Pearl Fuyo Gaskins, What Are You

What: A collection of stories from mixed race youth, interspersed with comments on the psycological and sociological impacts of these experiences from Gaskins. It’s pretty interesting- the titles of the chapters are a big clue to the themes Gaskins believes are most important in the experience of these youth: “I Don’t Think of Being Biracial as a Burden,” “Check One Box,” “Who’s That White Lady” (referring to the experience of having one white parent as a dark-skinned child), “My So-Called Identity,” “Are You Dating Me or My Hair,” and “Are You This? Are You That?”

Words:

  • “I never encountered outright prejudice from people, but I always knew there was something different about me. There were just these comments here and there.
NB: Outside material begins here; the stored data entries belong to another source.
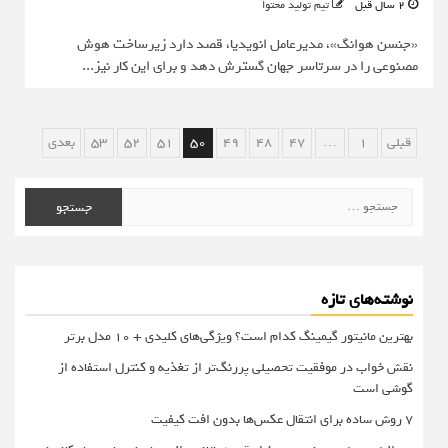
2 سال قبل
تیم تولید محتوا
«جنسن هوانگ»، مدیرعامل انویدیا، قصد دارد زیرساخت هوش
مصنوعی را در سرتاسر جهان گسترش دهد و برای این کار نیز...
صفحه‌بندی
قبلی
1
…
47
48
49
50
51
52
53
بعدی
نوشته‌ها
جستجو
برای:
نوشته‌های تازه
بهترین مانیتور گیمینگ کدام است؟ ویژگی‌های کلیدی + 10 مدل برتر
نقش خواب در موفقیت تحصیلی پررنگ‌تر از تغذیه و کنترل استفاده از
گوشی است
۷ روش ساده برای انتقال عکس‌ها بدون افت کیفیت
There were these things I experienced and knew about that they just didn’t” (33).
  • “People say, ‘Oh, I wish I was biracial because biracial people are the most beautiful people’. Biracial people are just really objectified, you know” (38).
  • “If you’re dark, or can get dark, you don’t really have to deal with that- that physicality of not being able to look like who you are” (41).
  • “In the United States, you can’t just be a little black, concludes G. Reginald Daniel [UC Santa Barbara]…you either are or you aren’t” (63).
  • “I hoped that my hair would tell me which way to ‘swing,’ and even more secretly, I hoped it would swing towards the brown-black straightness of my father’s Japanese head” (168).
  • “There are a whole bunch of issues around dating that multiracial people deal with. Like who you date can be viewed by other people as reflecting who you align yourself with.people percieve it as making a choice” (221).
  • “It’s the watering down of the exotic so it’s palatable. I realize the politics of it now” (237)

Nella Larsen, Passing

Writer:  Penned her novels during the Harlem Renaissance – Born in Chicago, raised by her Danish mother –Published Quicksand, and Passing as her most notable works

Story:  Clare and Irene were two childhood friends. They lost touch when Clare’s father died and she moved in with two white aunts. By hiding that Clare was part-black, they allowed her to ‘pass’ as a white woman and marry a white racist. Irene lives in Harlem, commits herself to racial uplift, and marries a black doctor. The novel centers on the meeting of the two childhood friends later in life, and the unfolding of events as each woman is fascinated and seduced by the other’s daring lifestyle. The novel traces a tragic path as Irene becomes paranoid that her husband is having an affair with Clare (the reader is never told whether her fears are justified or not, and numerous cues point in both directions). Clare’s race is revealed to her husband John Bellew. The novel ends with Clare’s sudden death by “falling” out of a window. (Wikipedia Summary)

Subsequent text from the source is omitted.